Excerpt
From the Preface
Nearly forty years ago, Guadalcanal veteran and author James Jones lamented how little was remembered about the World War II battlefields of the South Pacific. He wrote, "Almost all of them names people in the United States never heard of." The same could likely have been said about how much was remembered by Australians and New Zealanders, whose nations fought there alongside America. Since Jones' lament, the situation can only have worsened with the deaths of most who served there.
Even the setting is largely forgotten. The words "South Pacific," for most, evoke only the fictional island paradise on which Rodgers and Hammerstein set their musical adaptation of James Michener's tales. But there were few "enchanted evenings" in the very different South Pacific region--Melanesia-- that we speak of here. Encompassing the Solomon Islands, the eastern half of New Guinea, and the waters and lands of the Solomon and Bismarck seas in between, this region contained some of the worst terrain and weather of all World War II combat zones. With towering mountains; treacherous razorback ridges; dense, disease-ridden jungles; great miasmal swamps; infernal heat and humidity; and torrential rainfall, the environment there was challenging enough without the dangers of battle.
From that war zone, one battlefield, Guadalcanal, has remained etched in American memory as a symbol of courage and endurance. Australians and New Zealanders might remember, too, the Battle of the Coral Sea and the Kokoda Trail, fought when their nations were under dire threat of invasion from Japan.
After these 1942 battles, the Allies went on the offensive and the character of the war in the South Pacific changed. Beachheads were obtained on large islands at relatively low cost, and terrain, weather, and supply difficulties often slowed advances more than the Japanese did. It was slow, hardscrabble fighting, hardly material for dazzling war reporting, and what public attention remained was mostly absorbed by the more spectacular Central Pacific offensive that started in November 1943 with Tarawa. Except for those at home with ties to men whose lives were invested there, the war in the South Pacific was eminently forgettable. But for those who were there it was The War. And its result influenced the outcome of World War II no less than El Alamein, Kursk, Anzio, Normandy, and Iwo Jima did.

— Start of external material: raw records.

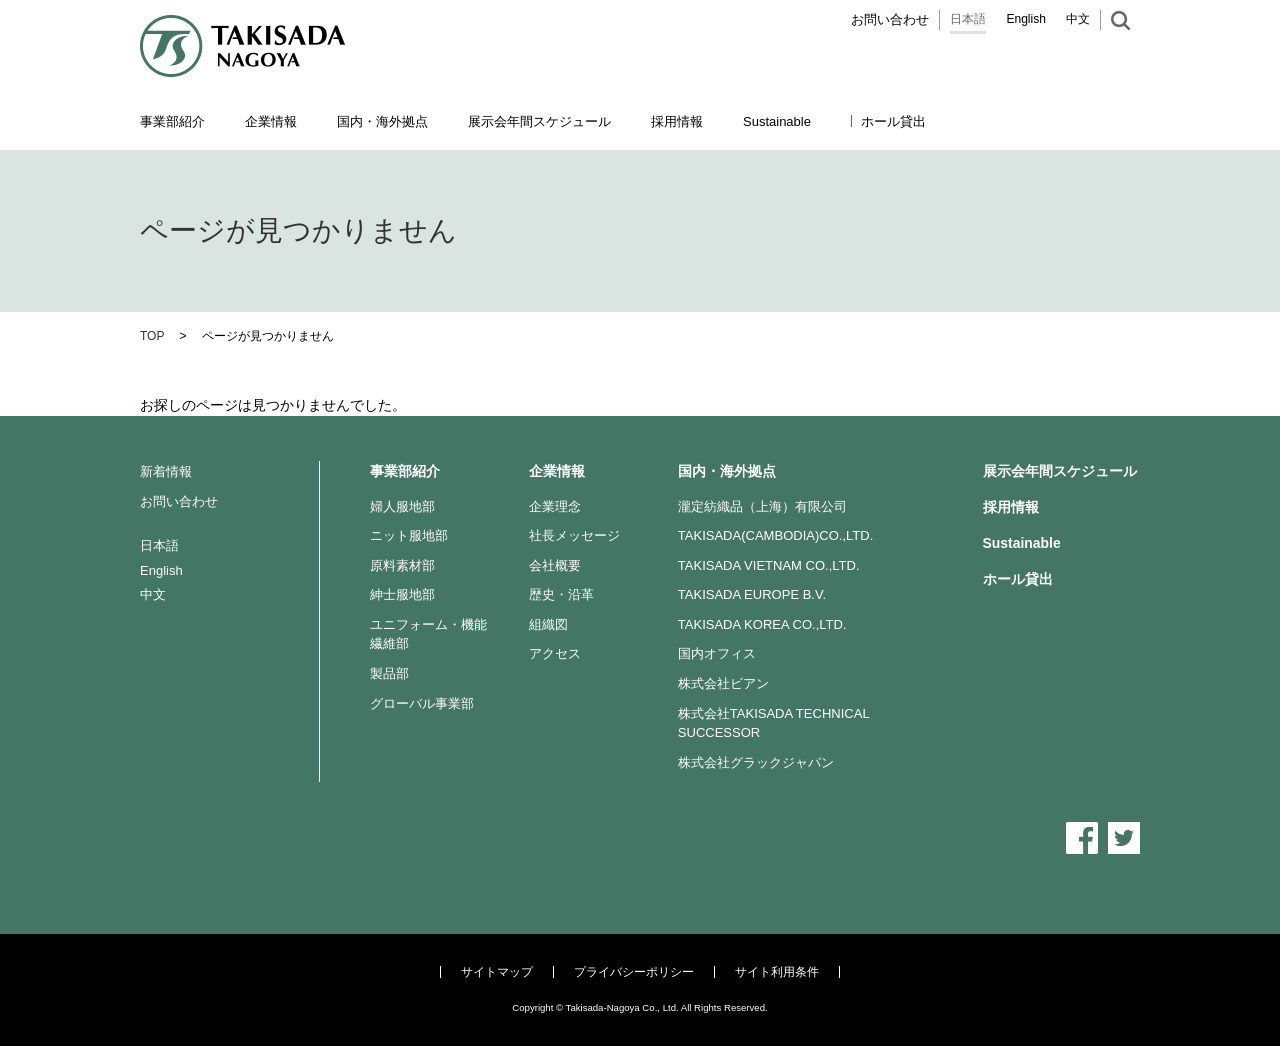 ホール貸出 (893, 121)
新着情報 (166, 471)
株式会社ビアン (723, 683)
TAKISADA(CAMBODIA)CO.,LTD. (776, 535)
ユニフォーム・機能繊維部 (428, 634)
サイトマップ (497, 972)
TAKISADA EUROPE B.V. (752, 594)
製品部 (389, 673)
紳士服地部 (402, 594)
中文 (1078, 19)
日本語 (968, 19)
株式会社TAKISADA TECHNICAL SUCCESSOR (773, 723)
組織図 (548, 624)
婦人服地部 (402, 506)
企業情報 (557, 471)
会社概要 (555, 565)
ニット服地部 (409, 535)
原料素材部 (402, 565)
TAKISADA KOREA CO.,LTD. (762, 624)
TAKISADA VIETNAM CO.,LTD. (769, 565)
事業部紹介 (405, 471)
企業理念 (555, 506)
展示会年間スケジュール (539, 121)
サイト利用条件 (777, 972)
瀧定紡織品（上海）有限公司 (762, 506)
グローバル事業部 (422, 703)
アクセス (555, 653)
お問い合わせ (890, 19)
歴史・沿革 (561, 594)
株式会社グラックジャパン (756, 762)
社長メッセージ (574, 535)
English (1026, 19)
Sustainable (1022, 543)
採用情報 (677, 121)
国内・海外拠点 (727, 471)
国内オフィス (717, 653)
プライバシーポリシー (634, 972) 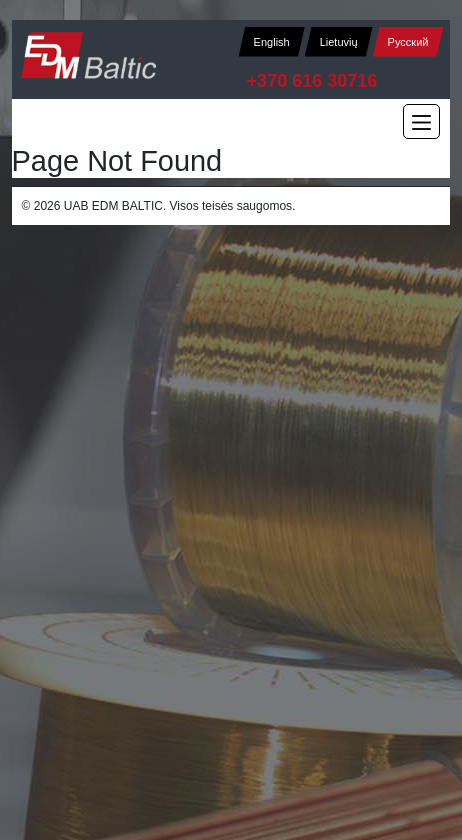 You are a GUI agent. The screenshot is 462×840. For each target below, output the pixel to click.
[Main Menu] (421, 121)
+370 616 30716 (312, 81) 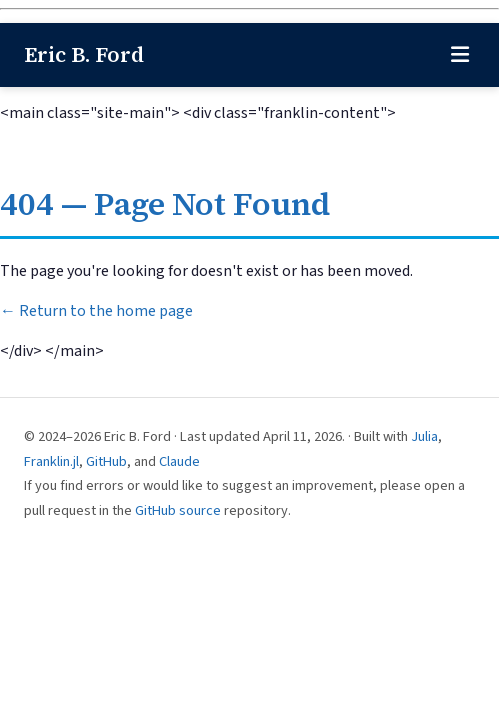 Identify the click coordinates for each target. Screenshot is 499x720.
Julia (424, 436)
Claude (179, 461)
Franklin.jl (51, 461)
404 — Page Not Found (165, 204)
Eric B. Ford (84, 54)
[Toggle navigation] (460, 55)
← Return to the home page (96, 311)
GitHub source (178, 510)
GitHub (106, 461) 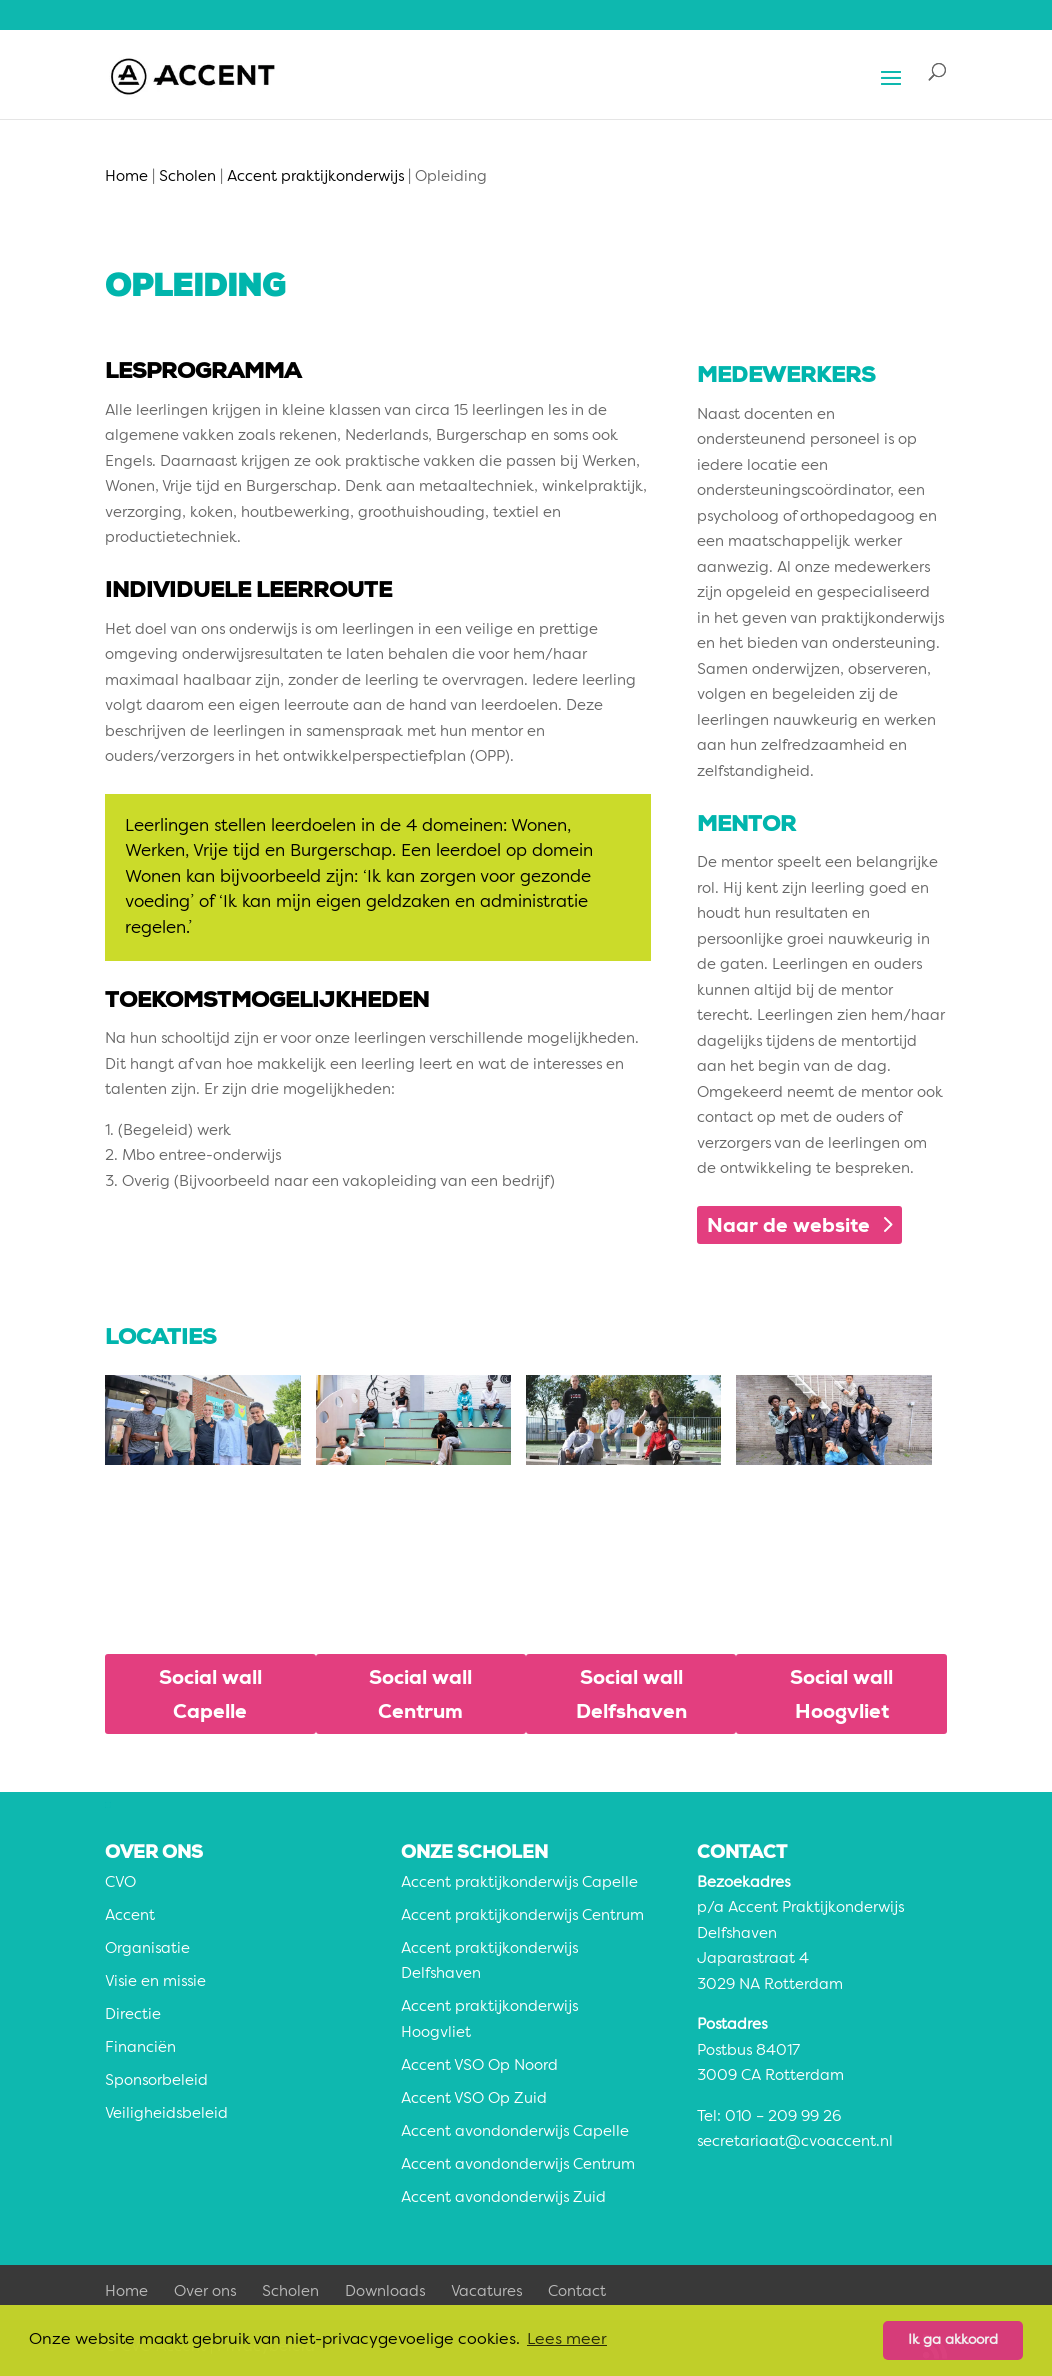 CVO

James Jones commented about the war in the South Pacific in 1943: "They had a year of battles, fought without any great victories to stimulate troop morale. . . . Short, sharp, costly fights, each of them, which got scant publicity at home." His observation about publicity was correct, but Jones' mordant view about what was accomplished was not. In just nine months, the Allies wrested control of the South Pacific from the Japanese, neutralizing their great base of Rabaul and opening the way to the Philippines and the heart of the Japanese Empire.